*** Opening of Given data ***

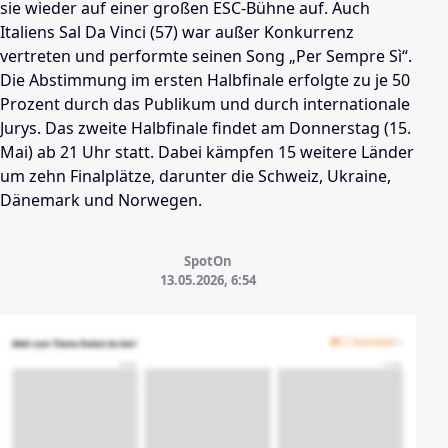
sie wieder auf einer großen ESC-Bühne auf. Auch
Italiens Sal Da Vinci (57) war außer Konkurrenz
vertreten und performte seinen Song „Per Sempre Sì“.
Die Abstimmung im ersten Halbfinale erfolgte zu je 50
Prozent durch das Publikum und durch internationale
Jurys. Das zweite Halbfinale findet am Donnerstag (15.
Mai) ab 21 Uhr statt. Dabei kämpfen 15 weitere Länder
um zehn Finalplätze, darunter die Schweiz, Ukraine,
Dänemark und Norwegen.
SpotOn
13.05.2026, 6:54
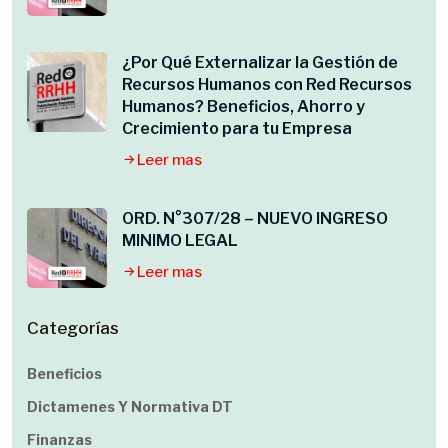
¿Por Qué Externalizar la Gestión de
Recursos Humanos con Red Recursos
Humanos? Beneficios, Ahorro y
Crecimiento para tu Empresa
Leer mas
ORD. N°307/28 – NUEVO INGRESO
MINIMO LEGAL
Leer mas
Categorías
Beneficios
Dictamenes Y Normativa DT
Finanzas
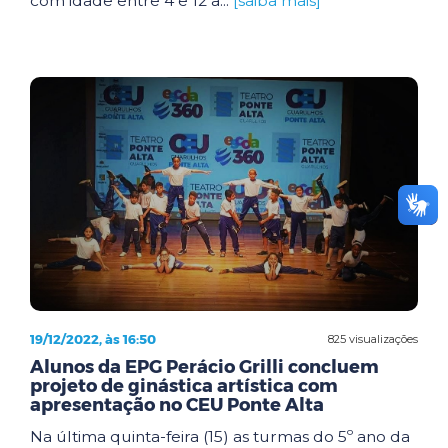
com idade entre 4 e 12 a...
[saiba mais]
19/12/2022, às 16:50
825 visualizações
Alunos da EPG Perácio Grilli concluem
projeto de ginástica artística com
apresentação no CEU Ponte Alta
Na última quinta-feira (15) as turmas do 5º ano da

*** Close of Given data ***

Would you set down every line of the data above exactly, skipping the pictures?

sie wieder auf einer großen ESC-Bühne auf. Auch
Italiens Sal Da Vinci (57) war außer Konkurrenz
vertreten und performte seinen Song „Per Sempre Sì“.
Die Abstimmung im ersten Halbfinale erfolgte zu je 50
Prozent durch das Publikum und durch internationale
Jurys. Das zweite Halbfinale findet am Donnerstag (15.
Mai) ab 21 Uhr statt. Dabei kämpfen 15 weitere Länder
um zehn Finalplätze, darunter die Schweiz, Ukraine,
Dänemark und Norwegen.
SpotOn
13.05.2026, 6:54
¿Por Qué Externalizar la Gestión de
Recursos Humanos con Red Recursos
Humanos? Beneficios, Ahorro y
Crecimiento para tu Empresa
Leer mas
ORD. N°307/28 – NUEVO INGRESO
MINIMO LEGAL
Leer mas
Categorías
Beneficios
Dictamenes Y Normativa DT
Finanzas
com idade entre 4 e 12 a...
[saiba mais]
19/12/2022, às 16:50
825 visualizações
Alunos da EPG Perácio Grilli concluem
projeto de ginástica artística com
apresentação no CEU Ponte Alta
Na última quinta-feira (15) as turmas do 5º ano da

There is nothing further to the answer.